The atomized paint 5 is pulled by a high electric field formed between the object to be coated (not shown) and the rotary cup 3 by a high voltage generator (not shown) and flies away. Reliably adheres to the object to be painted.

In addition, in this embodiment, the rotating member 3)
Although the present invention has been described using an apparatus using a rotary disk, it is of course applicable to an electrostatic coating apparatus using a rotating disk.
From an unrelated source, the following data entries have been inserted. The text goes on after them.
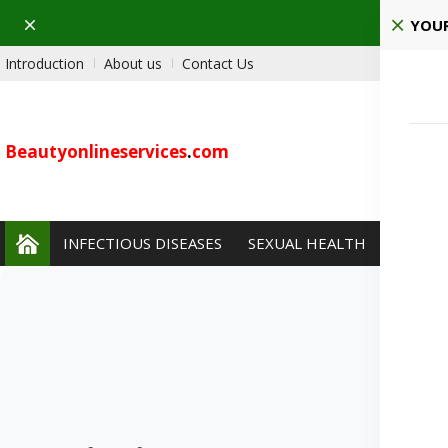
Dismiss
Pla
YOUR
Introduction
About us
Contact Us
Beautyonlineservices
.
com
INFECTIOUS DISEASES
SEXUAL HEALTH
PAIN 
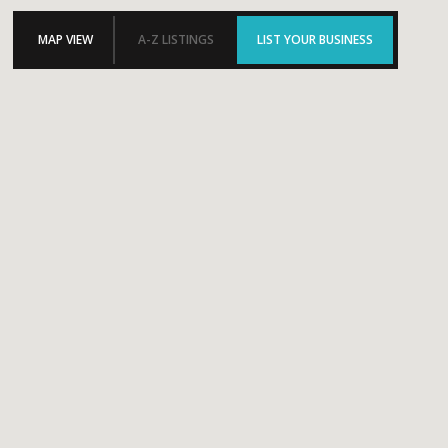
MAP VIEW
A-Z LISTINGS
LIST YOUR BUSINESS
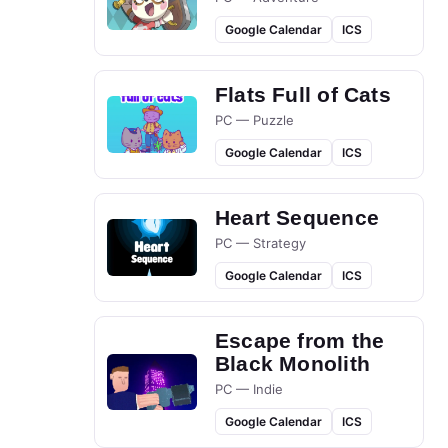
Google Calendar
ICS
Flats Full of Cats
PC — Puzzle
Google Calendar
ICS
Heart Sequence
PC — Strategy
Google Calendar
ICS
Escape from the
Black Monolith
PC — Indie
Google Calendar
ICS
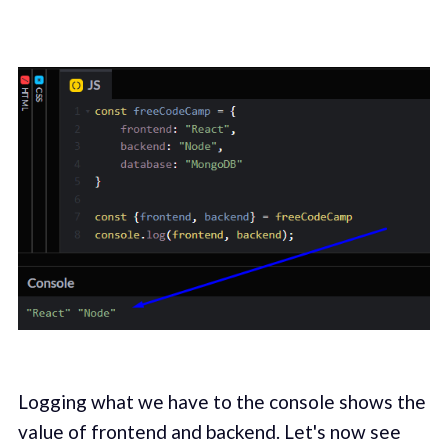
Logging what we have to the console shows the
value of frontend and backend. Let's now see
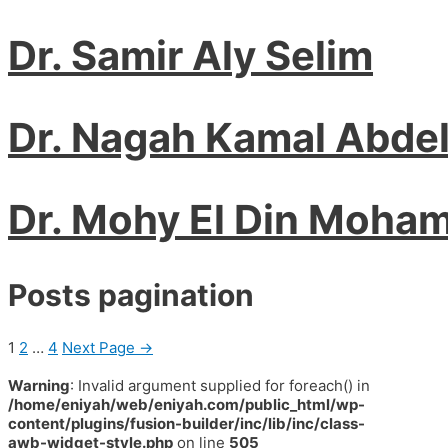
Dr. Samir Aly Selim
Dr. Nagah Kamal Abde
Dr. Mohy El Din Moha
Posts pagination
1
2
…
4
Next Page
→
Warning
: Invalid argument supplied for foreach() in
/home/eniyah/web/eniyah.com/public_html/wp-
content/plugins/fusion-builder/inc/lib/inc/class-
awb-widget-style.php
on line
505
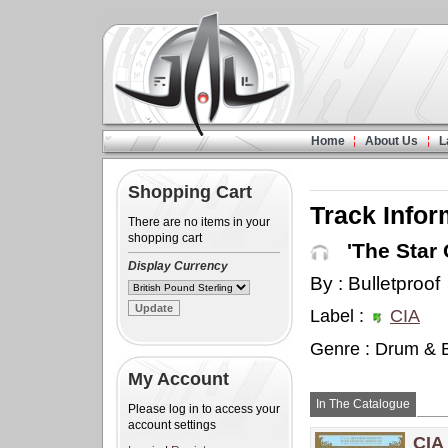
Home
About Us
L
Shopping Cart
Track Infor
There are no items in your
shopping cart
'The Star 
Display Currency
By : Bulletproof
Label :
CIA
Genre : Drum & 
My Account
In The Catalogue
Please log in to access your
account settings
CIA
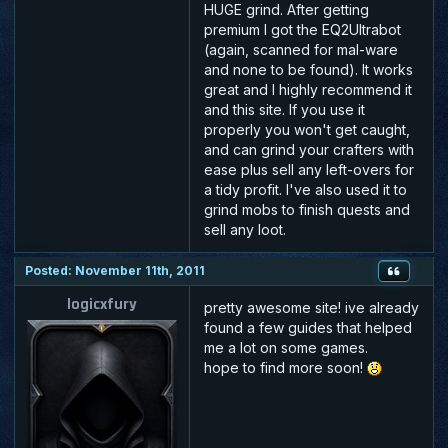
HUGE grind. After getting
premium I got the EQ2Ultrabot
(again, scanned for mal-ware
and none to be found). It works
great and I highly recommend it
and this site. If you use it
properly you won't get caught,
and can grind your crafters with
ease plus sell any left-overs for
a tidy profit. I've also used it to
grind mobs to finish quests and
sell any loot.
Posted: November 11th, 2011
logicxfury
pretty awesome site! ive already
found a few guides that helped
me a lot on some games.
hope to find more soon!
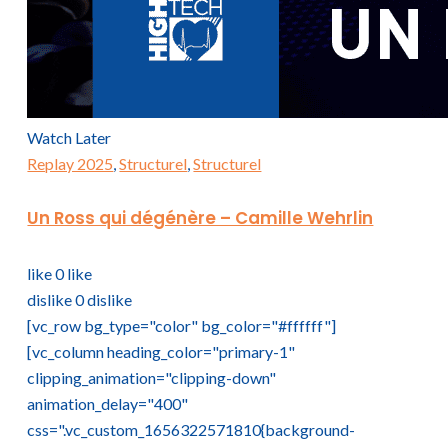
Watch Later
Replay 2025
,
Structurel
,
Structurel
Un Ross qui dégénère – Camille Wehrlin
like
0
like
dislike
0
dislike
[vc_row bg_type="color" bg_color="#ffffff"]
[vc_column heading_color="primary-1"
clipping_animation="clipping-down"
animation_delay="400"
css=".vc_custom_1656322571810{background-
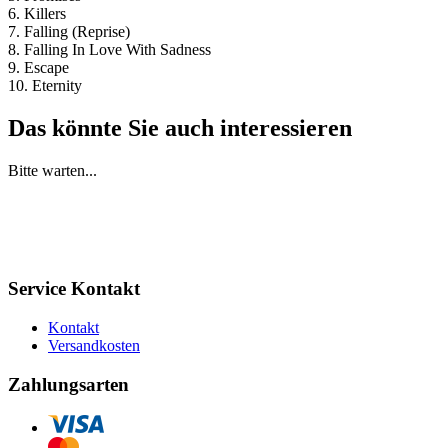
6. Killers
7. Falling (Reprise)
8. Falling In Love With Sadness
9. Escape
10. Eternity
Das könnte Sie auch interessieren
Bitte warten...
Service Kontakt
Kontakt
Versandkosten
Zahlungsarten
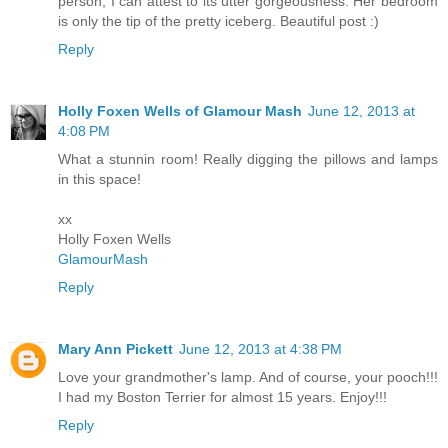
person, I can attest to its utter gorgeousness. Her bedroom
is only the tip of the pretty iceberg. Beautiful post :)
Reply
Holly Foxen Wells of Glamour Mash
June 12, 2013 at
4:08 PM
What a stunnin room! Really digging the pillows and lamps
in this space!
xx
Holly Foxen Wells
GlamourMash
Reply
Mary Ann Pickett
June 12, 2013 at 4:38 PM
Love your grandmother's lamp. And of course, your pooch!!!
I had my Boston Terrier for almost 15 years. Enjoy!!!
Reply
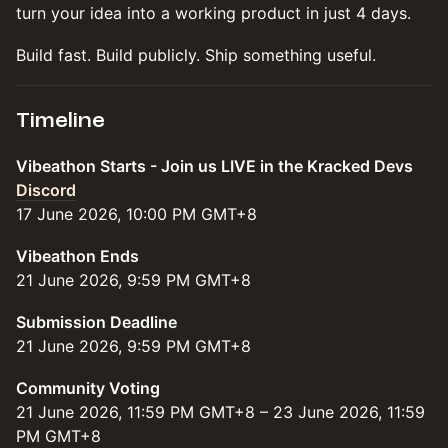
turn your idea into a working product in just 4 days.
Build fast. Build publicly. Ship something useful.
Timeline
Vibeathon Starts - Join us LIVE in the Kracked Devs
Discord
17 June 2026, 10:00 PM GMT+8
Vibeathon Ends
21 June 2026, 9:59 PM GMT+8
Submission Deadline
21 June 2026, 9:59 PM GMT+8
Community Voting
21 June 2026, 11:59 PM GMT+8 – 23 June 2026, 11:59
PM GMT+8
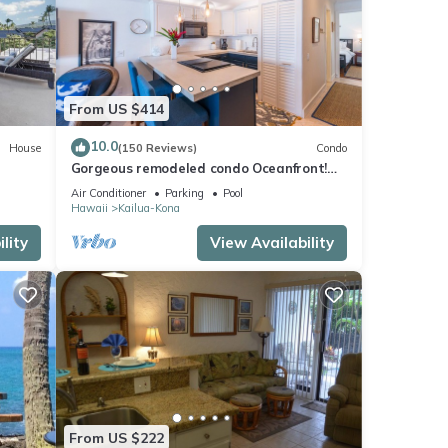
ng day
From US $414
ile
10.0
House
(150 Reviews)
Condo
e
Gorgeous remodeled condo Oceanfront!
SUNSET!
Air Conditioner
Parking
Pool
Hawaii
Kailua-Kona
he
lity
View Availability
 this
iends
 want
From US $222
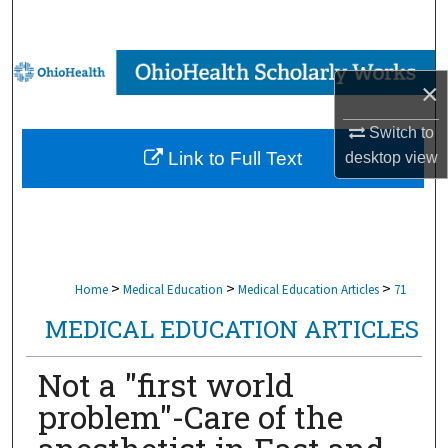
Search
Browse Collections
×
My Account
Switch to
Link to Full Text
desktop
view
About
Digital Commons Network™
>
>
>
Home
Medical Education
Medical Education Articles
71
MEDICAL EDUCATION ARTICLES
Not a "first world
problem"-Care of the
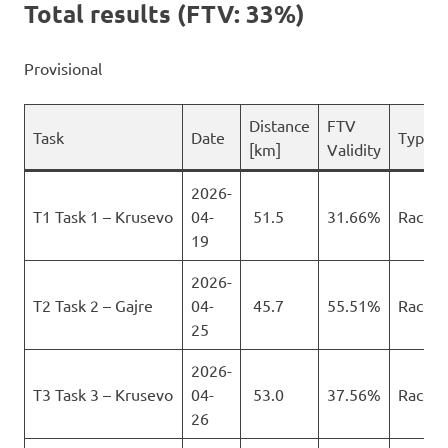
Total results (FTV: 33%)
Provisional
Distance
FTV
Task
Date
Type
[km]
Validity
2026-
T1 Task 1 – Krusevo
04-
51.5
31.66%
Race
19
2026-
T2 Task 2 – Gajre
04-
45.7
55.51%
Race
25
2026-
T3 Task 3 – Krusevo
04-
53.0
37.56%
Race
26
[Effects of the Invention] From the above-described configuration, the electrostatic coating device of the present invention can be used to adjust the width of the spray pattern of paint and the atomization state of the paint using the same rotating cylinder member. There is no need to adjust the strength of the jet of high-pressure gas flow, that is, shaping air, or the speed of the jet, as in the past, and the jet angle adjustment device adjusts f with respect to the axis of rotation.
& Since it is configured to perform painting by setting the optimal atomization conditions by adjusting the appropriate jetting direction, that is, the jetting angle, it is relatively unnecessary to change the jetting speed of the shaping air. Therefore, since the jetting speed of shaping air is relatively stable, the atomization state of the paint can be stabilized, and the atomization (particle size) of the paint can be uniformly achieved, resulting in stable painting and high-quality paint. A high quality coating film appearance can be obtained.
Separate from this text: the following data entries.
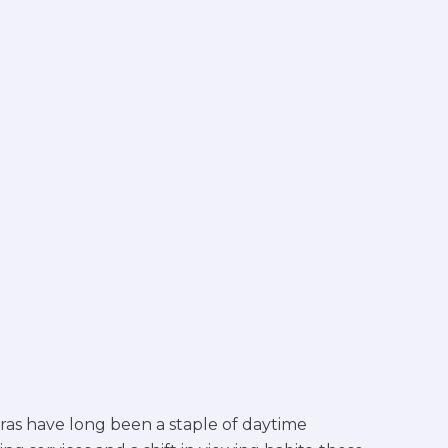
eras have long been a staple of daytime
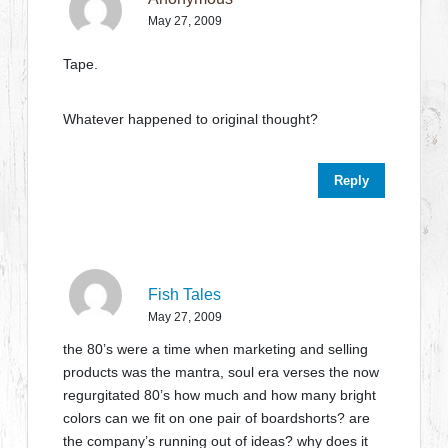
May 27, 2009
Tape.
Whatever happened to original thought?
Reply
Fish Tales
May 27, 2009
the 80’s were a time when marketing and selling
products was the mantra, soul era verses the now
regurgitated 80’s how much and how many bright
colors can we fit on one pair of boardshorts? are
the company’s running out of ideas? why does it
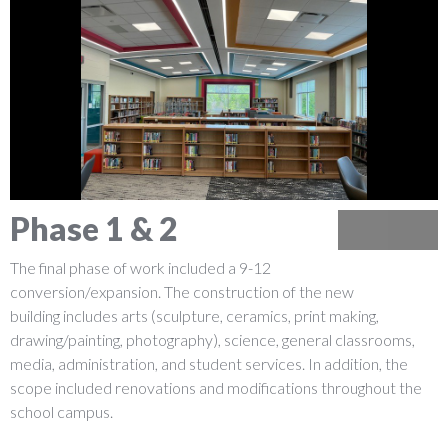
Phase 1 & 2
Previous
Next
The final phase of work included a 9-12
conversion/expansion. The construction of the new
building includes arts (sculpture, ceramics, print making,
drawing/painting, photography), science, general classrooms,
media, administration, and student services. In addition, the
scope included renovations and modifications throughout the
school campus.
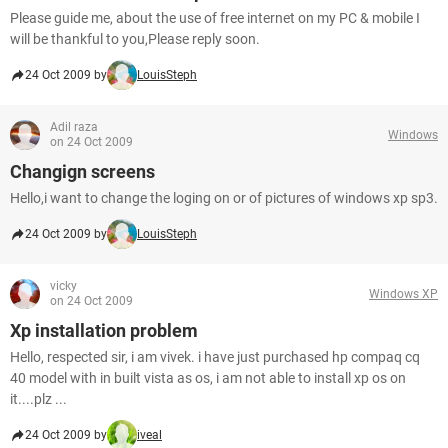
Please guide me, about the use of free internet on my PC & mobile I
will be thankful to you,Please reply soon.
24 Oct 2009 by
LouisSteph
Adil raza
Windows
on 24 Oct 2009
Changign screens
Hello,i want to change the loging on or of pictures of windows xp sp3.
24 Oct 2009 by
LouisSteph
vicky
Windows XP
on 24 Oct 2009
Xp installation problem
Hello, respected sir, i am vivek. i have just purchased hp compaq cq
40 model with in built vista as os, i am not able to install xp os on
it....plz ...
24 Oct 2009 by
iveal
[Brief explanation of the drawing]

FIG. 1 is a curved sectional view of a part of the electrostatic coating device according to the present invention. FIG. 2 is an exploded perspective view of a rotating member used in the electrostatic coating device according to the present invention. FIG. 4 is a partially enlarged sectional view of the rotary tube member used in the electrostatic coating device according to the present invention; FIG. 5 is a front view of the rotary tube member used in the electrostatic coating device according to the present invention; FIG. FIG. 2 is an explanatory diagram of the operation of a jet angle adjustment device for a rotating member used in an electrostatic coating device according to the present invention. 1... Electrostatic coating device, 3... Rotating cup, 4... Body body, 5... Paint, 7... Paint Supply device, 9...Rotating device.

Claims (3)

[Claims] (1) A rotating body configured to rotate and eject the supplied paint in the form of a thin film, and a gas jetting device that jets out a gas flow to atomize the thin film of paint released from the rotating body. and a spray angle adjustment device for adjusting the spray angle of the gas flow jetted from the gas flow jetting device with respect to the axis of rotation of the rotating body. (2) The rotating body is a rotating cylindrical body, and the rotating cylindrical body supplies the paint to the inner circumferential surface of the rotating cylindrical body, and uses the centrifugal force caused by the rotation of the rotating cylindrical body to The paint is ejected in a thin film form from the tip of the rotary cylindrical body, and the gas jetting device supplies a gas flow to the outer peripheral surface of the rotary cylindrical body to eject the paint from the tip of the rotary cylindrical body. The paint is atomized by jetting out the gas flow, and the jet angle adjusting device is configured to connect an inlet for the gas flow jetted from the gas jetting device and an inlet for the gas flow from the inlet. The electrostatic coating device according to claim 1, wherein the electrostatic coating device is configured to adjust the injection angle of the gas flow with respect to the axis of rotation of the rotary cylindrical body by changing the relative position with respect to the discharge port. (3) The supplied paint is discharged in a thin film by rotating, and the injection angle of the gas flow jetted out to atomize the discharged thin film paint with respect to the axis of rotation can be adjusted. A rotating member for electrostatic painting.